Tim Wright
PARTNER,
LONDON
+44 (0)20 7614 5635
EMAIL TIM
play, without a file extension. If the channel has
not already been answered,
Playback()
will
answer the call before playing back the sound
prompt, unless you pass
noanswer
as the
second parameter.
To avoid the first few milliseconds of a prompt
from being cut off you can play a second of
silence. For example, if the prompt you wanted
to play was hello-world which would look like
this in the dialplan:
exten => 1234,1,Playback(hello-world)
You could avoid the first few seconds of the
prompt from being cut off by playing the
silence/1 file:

(TASK DETAILS) From the material above, set down exactly the lines between the line holding "(0)20 7614 5635" and the line holding "exten => 1234,1,Playback(hello-world)", inclusive. Include nothing else.

(OUTPUT BELOW)
+44 (0)20 7614 5635
EMAIL TIM
play, without a file extension. If the channel has
not already been answered,
Playback()
will
answer the call before playing back the sound
prompt, unless you pass
noanswer
as the
second parameter.
To avoid the first few milliseconds of a prompt
from being cut off you can play a second of
silence. For example, if the prompt you wanted
to play was hello-world which would look like
this in the dialplan:
exten => 1234,1,Playback(hello-world)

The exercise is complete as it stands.